Yes, I'll add to that. Currently, 65% of VIVITROL's volume comes from alcohol dependence, and we are seeing record highs in utilization for this indication. At this point in its lifecycle, we are also experiencing unprecedented prescriber and account engagement. There is a strong receptivity to VIVITROL for alcohol dependence. It is not a standard retail product, and we have conducted numerous models and examined comparable situations. We believe that even with the introduction of a generic injectable naltrexone, it would not lead to significant low-cost small molecule erosion. As Rich mentioned, the market is quite complex. Understanding this complexity involves recognizing that there are multiple care settings involved—not just one—and there are different payer dynamics and fulfillment channels that differ from a typical retail product. Therefore, we consider the product and its commercialization attributes to be quite intricate and do not view this as a standard generic erosion.

Our next question is from the line of Marc Goodman of SVB Securities.

Which obviously, BD must be pretty important to you and I know that you're probably out there looking pretty actively for new molecules. Can you just talk about the landscape right now? I mean, do you feel like some of these smaller companies are capitulating on valuations? Are you closer this year than last year on bringing in some new assets from the outside?

Mark, it's Rich. A couple of years ago, you might have considered this area not very promising for business development, but I believe it's improving. The cost of capital for small companies is contributing to this positive change. We haven't aggressively pursued expanding the pipeline and R&D expenditures lately, as we've been focused on launching LYBALVI and advancing the orexin program and its derivatives, which we haven't discussed moving forward yet. We are in a good position with enough in the pipeline to get us started, but we don’t feel an urgency to take action just yet. We are allowing things to develop. Our business development team is sophisticated and has a wide range of expertise, looking at opportunities from late-stage commercial options to early-stage ideas, all aligned with our scientific capabilities. So, stay tuned. As we progress as a neuroscience company, we aim to enhance our pipeline in a cost-effective manner.

And orexins and derivatives, is that referring to the previous question about potentially having multiple orexins for the different channels of with cataplexy, without cataplexy, the IH, that kind of thing.

Yes. And there's a lot to be done as we figure out how to create these small molecule orexin receptor agonists. I think thinking that the full embodiment would be in the first drug is probably naive. So we want to make sure we're ahead of the curve on that.

Okay. Thanks, Mark. I think we have time for one more question.

That question comes from the line of Douglas Tsao with H.C. Wainwright.

Most of my questions have been asked and answered. But just in terms of the DTC campaign, I'm just curious, do you expect to have a greater impact on the demand for bipolar indication? Or do you think it would have more impact on the schizophrenia indication?

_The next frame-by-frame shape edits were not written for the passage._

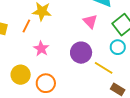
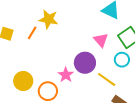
pink triangle: (90, 21) -> (101, 40), moved
pink star: (41, 49) -> (66, 75), moved

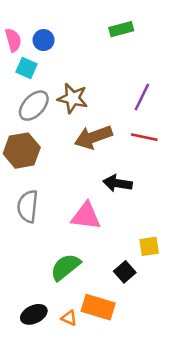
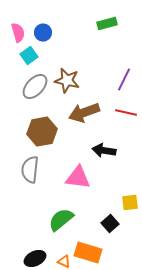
cyan square: (27, 68) -> (29, 56), turned 30
brown hexagon: (22, 151) -> (42, 132), moved

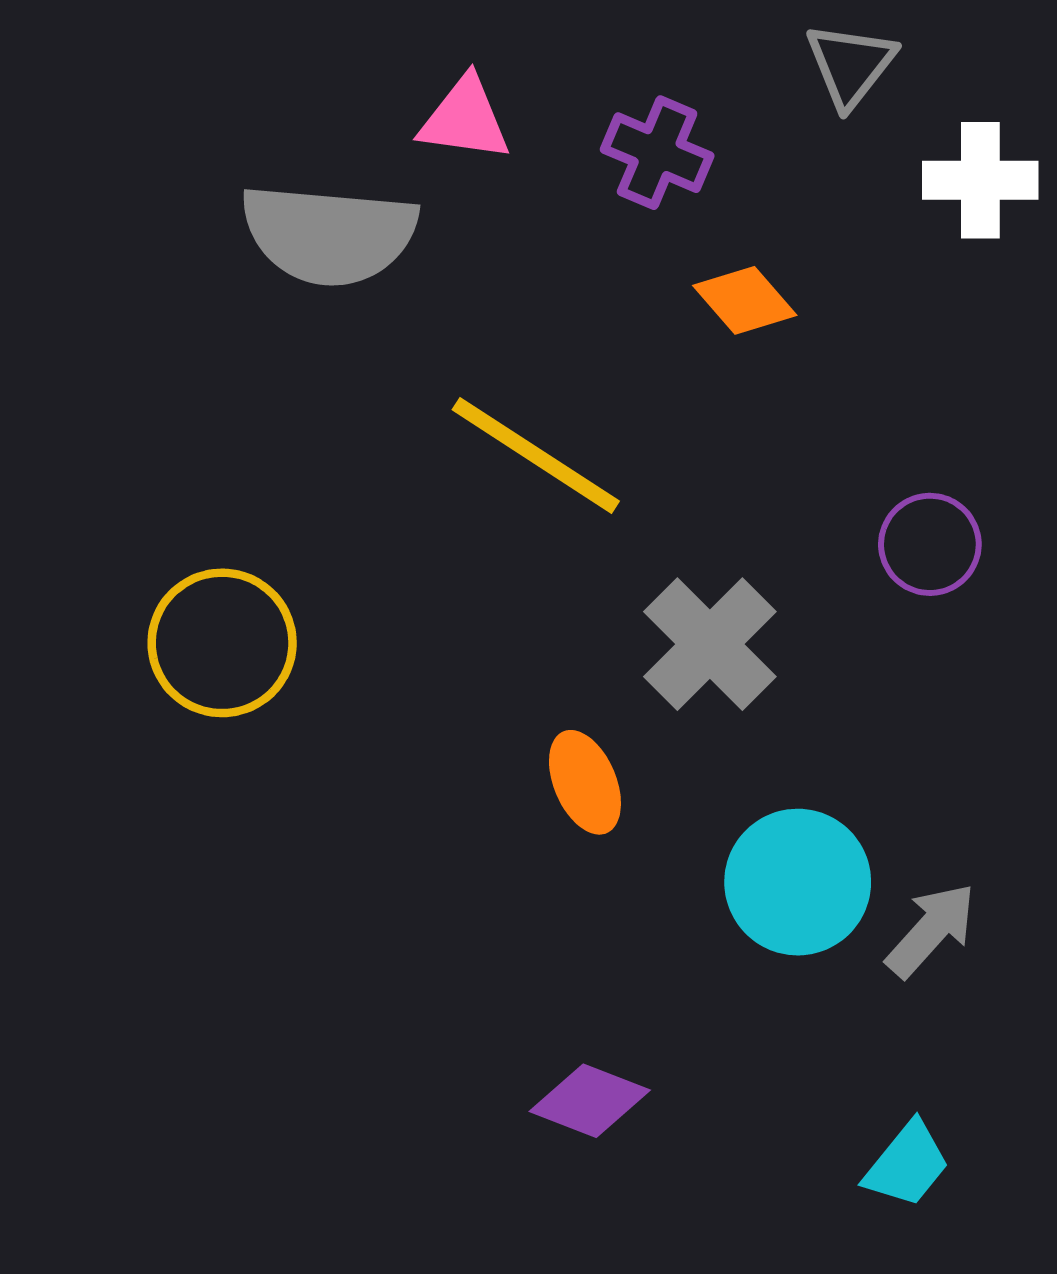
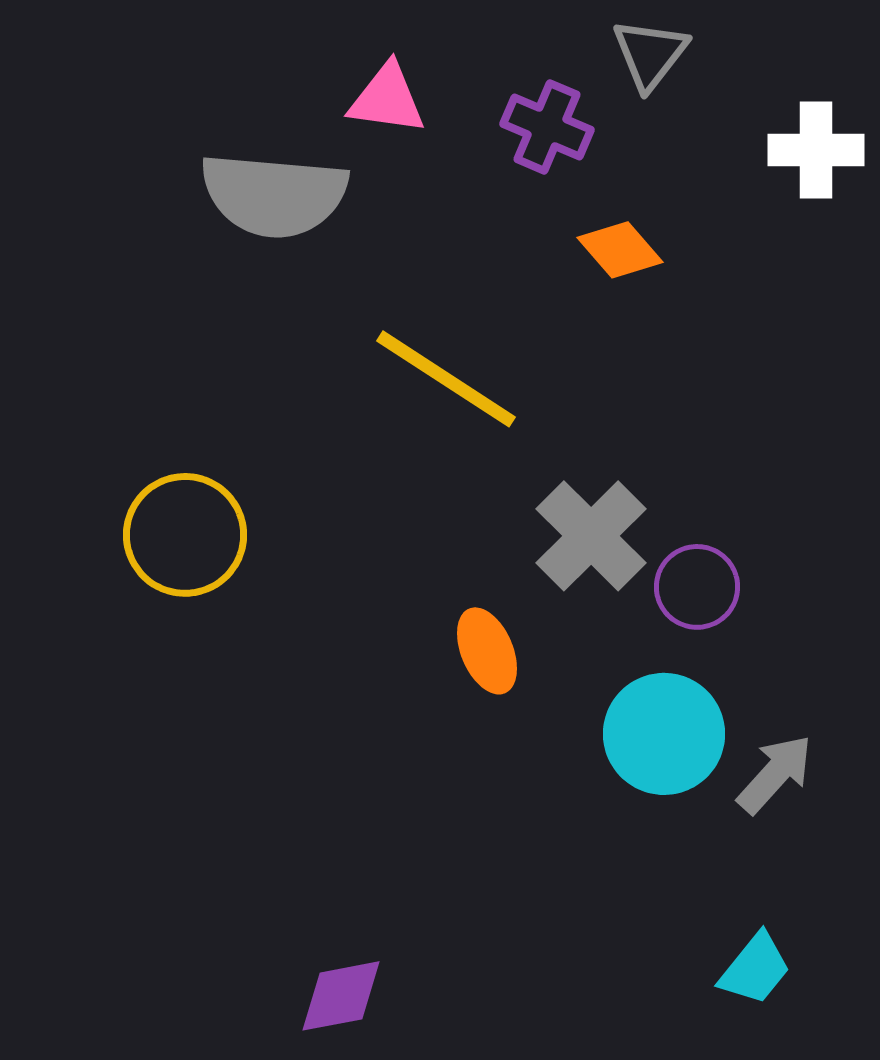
gray triangle: (851, 65) -> (650, 54), moved
purple circle: (930, 544) -> (697, 587), moved
purple diamond: (590, 1101) -> (341, 996), moved, turned -32

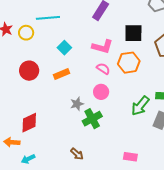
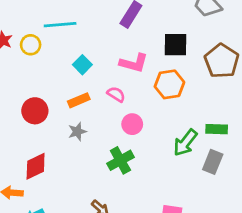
pink semicircle: (103, 69) -> (116, 94), moved
red circle: (29, 71) -> (35, 111), moved
gray star: (77, 104) -> (77, 132), moved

Yes. Doug, we believe that the two aspects work in harmony. The strength of LYBALVI lies in its broad indications, which is not common for products launched in this category. Over the past 18 months, we've realized that this market is primarily driven by efficacy, which sets LYBALVI apart. Therefore, we have crafted a unique campaign tailored for this purpose. We understand the media consumption habits of patients dealing with schizophrenia and bipolar disorder. The initial phase of our digital program focused specifically on these conditions. The TV aspect covers the bipolar market, which presents a significant opportunity. Patients often switch therapies multiple times, creating a major opportunity for us. Overall, this program functions cohesively; the digital component addresses both indications, while we will activate the bipolar patient population through television.

All right. Well, thanks, everyone, for joining us on the call today. Please don't hesitate to reach out if you have any follow-up questions. Thank you.

This concludes today's conference. You may disconnect your lines at this time. Thank you for your participation.